How to eliminate avoidable conflict in marriage

Tomi Toluhi

A certain degree of conflict is good and healthy in a relationship.  However, if your marriage is one long battle, when do you actually get to take off the boxing gloves and enjoy being married? Marriage was meant to be enjoyed not to be endured. There are some elements of endurance involved in any healthy marriage but the overarching theme should be enjoyment. Otherwise, why would anyone want to get married? God designed marriage to make our lives better, not bitter.

One of the keys to a happy marriage is eliminating avoidable conflict. Day to day living has more than enough sources of friction without adding in marital conflict that could have been avoided with a little foresight and wisdom.
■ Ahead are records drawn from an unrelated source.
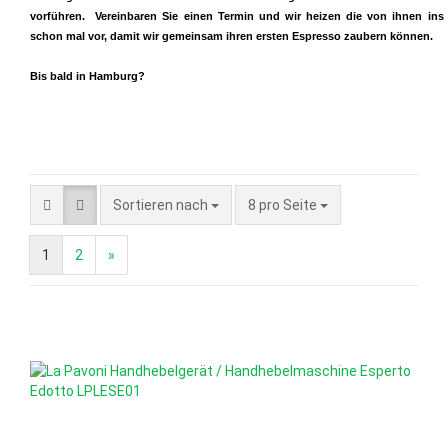
vorführen. Vereinbaren Sie einen Termin und wir heizen die von ihnen ins
schon mal vor, damit wir gemeinsam ihren ersten Espresso zaubern können.
Bis bald in Hamburg?
Sortieren nach
pro Seite
Sortieren nach
8 pro Seite
1
2
»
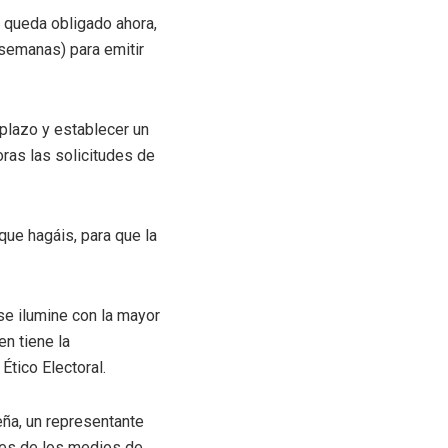
l queda obligado ahora,
3 semanas) para emitir
 plazo y establecer un
oras las solicitudes de
ue hagáis, para que la
 se ilumine con la mayor
en tiene la
Ético Electoral.
ña, un representante
ntes de los medios de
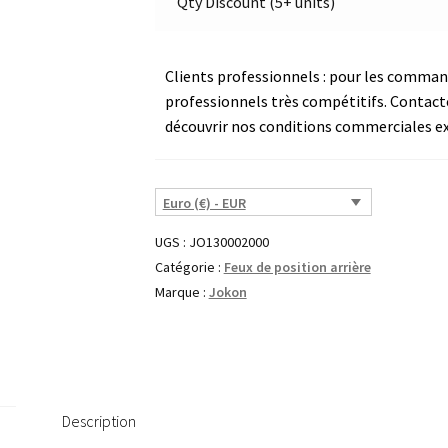
Qty Discount (5+ units)
Clients professionnels : pour les commande
professionnels très compétitifs. Contact
découvrir nos conditions commerciales ex
Euro (€) - EUR
UGS :
JO130002000
Catégorie :
Feux de position arrière
Marque :
Jokon
Description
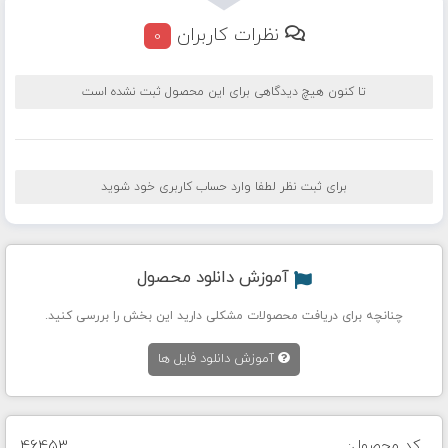
نظرات کاربران
0
تا کنون هیچ دیدگاهی برای این محصول ثبت نشده است
برای ثبت نظر لطفا وارد حساب کاربری خود شوید
آموزش دانلود محصول
چنانچه برای دریافت محصولات مشکلی دارید این بخش را بررسی کنید.
آموزش دانلود فایل ها
کد محصول:
46453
Your home should be your haven; a shelter from the storms of life and a place of rest and recuperation. This is why it pays to invest in a harmonious marriage.

Someone might be saying, ‘If my spouse did their part, our marriage would be harmonious’. Thinking like that will leave you feeling disempowered because the reality is that you have no control over your spouse’s behaviour. However, you do have control over yours so that’s where your focus should lie. Do your part to promote harmony in your marriage. Here’s how:

Start from a foundation of acceptance

Albert Einstein famously said, ‘Men marry women with the hope they will never change. Women marry men with the hope they will change. Invariably they are both disappointed.’ Whether or not this amusing theory stereotypes men and women is an argument for another day, but it does raise an interesting point – that disappointment and conflict are generally connected to an unexpected outcome. If you approach marriage from the standpoint of trying to change your spouse to suit your liking, you have just signed up for a whole range of avoidable conflict. When you treat your spouse like a makeover project, and it looks like your efforts to change him or her are not working, there is a tendency to be drawn into unnecessary conflict because of that. Conversely, when you start from a baseline of accepting your spouse as God’s gift to you, as they are, you open up yourself to being able to enjoy him or her genuinely. Happy marriages are not fault-free marriages; they are marriages where both parties have learnt to wholeheartedly embrace and value each other – faults and all.

Don’t fight your differences, adjust to them

Regardless of how ‘in love’ you are and how ‘well-matched’ you believe you are, you and your spouse are two completely different people with varying temperaments, backgrounds, interests, experiences and expectations. These differences can be a source of great annoyance in your marriage or they can be a source of endless enjoyment and variety. The choice is yours to make. I read a quote from John Fischer which says it all. ‘The success of a marriage comes not in finding the perfect person but in the ability of both partners to adjust to the real person they inevitably realise they married. Some people never make this adjustment and become trapped in the endless search after an image that doesn’t exist.’ If you needed someone like you in your life, you would probably have married someone like you. The reason why you were attracted to your spouse in the first place was because they had some traits which were different from yours – and that intrigued you! Don’t lose that fascination.

Be realistic in your expectations

No human being is equipped to think and behave exactly as you would like them to 24/7. Your spouse is human, not a robot, so he or she is not going to anticipate your every desire even before you think them and rush to meet those desires. Consider this typical scenario. You come home, weary and discouraged after a hard day at work. You are just waiting for your spouse to ask how your day was so you can unload all your concerns. He or she seems to be distracted and does not tune into your immediate need. What do you do? If you allow yourself, within half an hour you can descend into a spiral of ‘He really doesn’t care’ or ‘She’s too self-absorbed to think about me’. You can choose to withdraw and wait for your spouse to notice how you are feeling – or you can consider for a moment that your spouse might not have had a great day themselves and reach out. Managing your expectations can make all the difference between a mutually supportive evening with your spouse and a draining face-off.

In her peculiarly insightful and characteristically frank manner, Ruth Bell Graham, the late wife of Billy Graham had this to say about unrealistic expectations. ‘I pity the married couple who expect too much from one another. It is a foolish woman who expects her husband to be to her that which only Jesus Christ Himself can be: ready to forgive, totally understanding, unendingly patient, invariably tender and loving, unfailing in every area, anticipating every need, and making more than adequate provision. Such expectations put a man under an impossible strain. The same goes for the man who expects too much from his wife.’

I couldn’t have said it better myself! Unrealistic expectations are an exercise in futility. Don’t sacrifice your present joy on the altar of unrealised hopes. Free your spouse to be the best version of themselves they can be and make up your mind to enjoy life together, as it is.